Não é uma questão do "valor que se dá", de "prioridades" ou de "só no Brasil". Os vira-latas complexados podem, inclusive, voltar ao exemplo acima, da Itália, para concluir que, mesmo na Europa (ohhh!), reabrir escolas tem dado errado. E não foi só na Itália. Nos países que reabriram, há surtos de covid e recuos, basta um Google que as informações vão chegar. É uma questão logística, uma impossibilidade. Simplesmente, não é possível juntar crianças e adolescentes sem correr o risco de infectá-los (e aos que convivem com eles/as, inclusive em casa), sejam quais forem as "medidas sanitárias". É esperar pela vacina, para todos/as, fazendo o que der até lá, e ponto final. O Reino Unido já interna 100 crianças, por semana, com síndrome pós-covid. Não tem mais essa de que elas estão a salvo.

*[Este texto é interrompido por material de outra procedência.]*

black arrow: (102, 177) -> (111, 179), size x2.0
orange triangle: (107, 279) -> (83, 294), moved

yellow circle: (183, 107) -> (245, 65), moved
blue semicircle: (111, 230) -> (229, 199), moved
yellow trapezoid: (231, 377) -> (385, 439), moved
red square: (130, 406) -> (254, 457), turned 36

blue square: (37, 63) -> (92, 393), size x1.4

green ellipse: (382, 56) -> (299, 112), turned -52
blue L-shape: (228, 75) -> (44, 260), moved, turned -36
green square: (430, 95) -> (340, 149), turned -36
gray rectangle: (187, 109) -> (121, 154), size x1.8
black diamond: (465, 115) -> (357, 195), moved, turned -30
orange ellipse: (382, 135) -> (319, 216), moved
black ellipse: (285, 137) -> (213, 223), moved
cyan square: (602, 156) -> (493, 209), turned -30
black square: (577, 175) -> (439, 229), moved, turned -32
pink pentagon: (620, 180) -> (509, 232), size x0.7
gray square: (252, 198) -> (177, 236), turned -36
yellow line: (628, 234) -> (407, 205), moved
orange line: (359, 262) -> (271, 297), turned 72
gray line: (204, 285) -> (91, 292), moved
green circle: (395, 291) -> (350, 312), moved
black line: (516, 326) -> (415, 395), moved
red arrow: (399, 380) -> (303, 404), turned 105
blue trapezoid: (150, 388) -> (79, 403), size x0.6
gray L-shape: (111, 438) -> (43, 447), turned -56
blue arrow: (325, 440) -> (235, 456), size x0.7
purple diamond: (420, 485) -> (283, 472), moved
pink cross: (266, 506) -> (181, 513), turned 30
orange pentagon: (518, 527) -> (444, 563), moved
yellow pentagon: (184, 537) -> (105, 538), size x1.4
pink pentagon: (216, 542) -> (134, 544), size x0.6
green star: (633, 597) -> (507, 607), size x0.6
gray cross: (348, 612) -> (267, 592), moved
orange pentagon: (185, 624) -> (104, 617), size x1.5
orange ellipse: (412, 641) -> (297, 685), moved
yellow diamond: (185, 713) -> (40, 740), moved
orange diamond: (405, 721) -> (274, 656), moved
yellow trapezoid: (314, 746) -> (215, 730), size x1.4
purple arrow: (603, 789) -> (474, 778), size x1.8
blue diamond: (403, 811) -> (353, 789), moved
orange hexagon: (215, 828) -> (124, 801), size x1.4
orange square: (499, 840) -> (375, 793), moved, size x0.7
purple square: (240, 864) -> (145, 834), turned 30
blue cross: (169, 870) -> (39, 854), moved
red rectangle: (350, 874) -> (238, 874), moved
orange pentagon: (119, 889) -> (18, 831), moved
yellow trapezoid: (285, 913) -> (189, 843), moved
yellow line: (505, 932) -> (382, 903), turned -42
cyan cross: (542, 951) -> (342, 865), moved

Há quem defenda que a escola presencial seja "opcional". Aí, eu fico balançada a gostar. Mas me pergunto: os/as professores/as obrigados/as a ir, poderão se comportar como trabalhadores/as da área de lazer e entretenimento que estão em atividades presenciais? Poderão não tocar nas crianças e oferecer acolhimento tão "opcional" quanto o bate-papo com o garçon do boteco ou o abraço do vendedor da loja do shopping? É possível funcionar assim? Então, tá. Mas como é que, a dois metros de distância (que é o indicado), vão conseguir corrigir tarefas, olhar cadernos, supervisionar a distância de dois metros entre os/as alunos/as, acolher e garantir que as mascarazinhas (tem N95 pra criança, já que agora é a indicada?) no lugar? Mas veja que viagem...

(Num grupo de mães que participo, uma professora fez um post pedindo conselhos sobre como tratar uma menininha de 4 anos que só chora, desde que voltou às aulas. Entre as respostas, uma, de outra professora, me chamou a atenção: "eu acho que ela precisa de colo, abraço, acolhimento, mas nesses tempos, não tem como dar".)

Aí, sim, amizades, é uma questão do "valor que se dá" e de "prioridades". No meio de uma pandemia, não há lugar seguro e confortável. Nem fisicamente, nem para os pensamentos, nem para as demandas emocionais. Mas sabemos que é uma emergência e que, para emergências, há uma regra básica: a vida em primeiro lugar. Pela preservação da vida, a medicina amputa membros, por maior que seja o trauma que isso vá causar. A parte psicológica é cuidada num outro momento, depois da vida salva. Esse é só um dos exemplos de quando chegamos a limites e é, agora, o caso. É difícil, sim. É barra pesada. Pra todo mundo. É isso que precisa ser entendido por cada mãe e cada pai, assim como o fato de que ninguém vai sair de boas disso. Sair com vida já será grande vitória e perceba: o vírus não está aí pra colaborar. Isso, apesar deste ser um artigo de opinião, não é só o que eu "acho". Olhe ao redor. Todos sabemos da importância das escolas, ninguém está achando ótimo que elas estejam fechadas, mas, agora, essa é a vida real.

(Ah, a Bahia está em lockdown. Uma forma de fazer com que isso passe mais rápido é, pelo menos quando saem os decretos, se puder, ficar em casa.)